Data extracted from a collection
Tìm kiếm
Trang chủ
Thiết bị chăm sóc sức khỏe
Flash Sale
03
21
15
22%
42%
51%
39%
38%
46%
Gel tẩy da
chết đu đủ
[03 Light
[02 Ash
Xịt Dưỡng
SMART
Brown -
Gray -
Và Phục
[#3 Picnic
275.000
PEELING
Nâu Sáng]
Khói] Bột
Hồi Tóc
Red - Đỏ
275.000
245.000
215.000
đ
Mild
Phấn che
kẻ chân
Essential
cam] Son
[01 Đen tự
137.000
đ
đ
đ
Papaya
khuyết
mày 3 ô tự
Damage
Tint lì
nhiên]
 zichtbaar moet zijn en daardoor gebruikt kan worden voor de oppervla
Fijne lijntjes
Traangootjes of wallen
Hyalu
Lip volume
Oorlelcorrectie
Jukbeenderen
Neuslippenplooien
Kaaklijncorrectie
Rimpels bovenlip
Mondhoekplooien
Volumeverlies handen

* * *

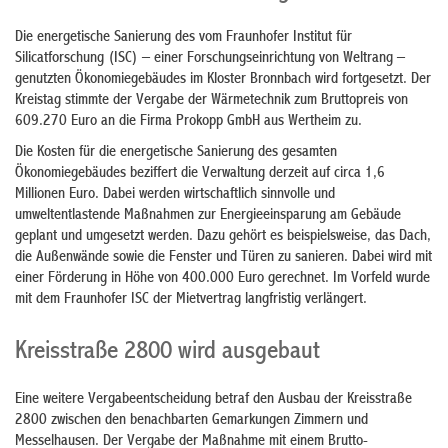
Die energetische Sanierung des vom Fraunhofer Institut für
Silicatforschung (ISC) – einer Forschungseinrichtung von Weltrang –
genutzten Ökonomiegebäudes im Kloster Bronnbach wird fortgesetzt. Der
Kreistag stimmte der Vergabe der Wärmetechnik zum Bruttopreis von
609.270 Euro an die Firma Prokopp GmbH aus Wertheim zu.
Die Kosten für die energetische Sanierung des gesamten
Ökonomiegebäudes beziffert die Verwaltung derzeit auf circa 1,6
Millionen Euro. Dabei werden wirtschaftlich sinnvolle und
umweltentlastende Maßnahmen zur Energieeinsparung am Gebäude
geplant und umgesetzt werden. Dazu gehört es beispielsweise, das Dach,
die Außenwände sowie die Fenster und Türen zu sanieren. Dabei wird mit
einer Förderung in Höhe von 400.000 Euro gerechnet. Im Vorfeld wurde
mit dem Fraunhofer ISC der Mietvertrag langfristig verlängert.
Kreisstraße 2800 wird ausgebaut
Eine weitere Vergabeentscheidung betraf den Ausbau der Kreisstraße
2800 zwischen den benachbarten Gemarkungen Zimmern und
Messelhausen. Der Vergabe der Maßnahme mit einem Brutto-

→ **Problem to solve**
Take every line from the data above that holds "wird" and copy it out.

→ **Response**
genutzten Ökonomiegebäudes im Kloster Bronnbach wird fortgesetzt. Der
die Außenwände sowie die Fenster und Türen zu sanieren. Dabei wird mit
Kreisstraße 2800 wird ausgebaut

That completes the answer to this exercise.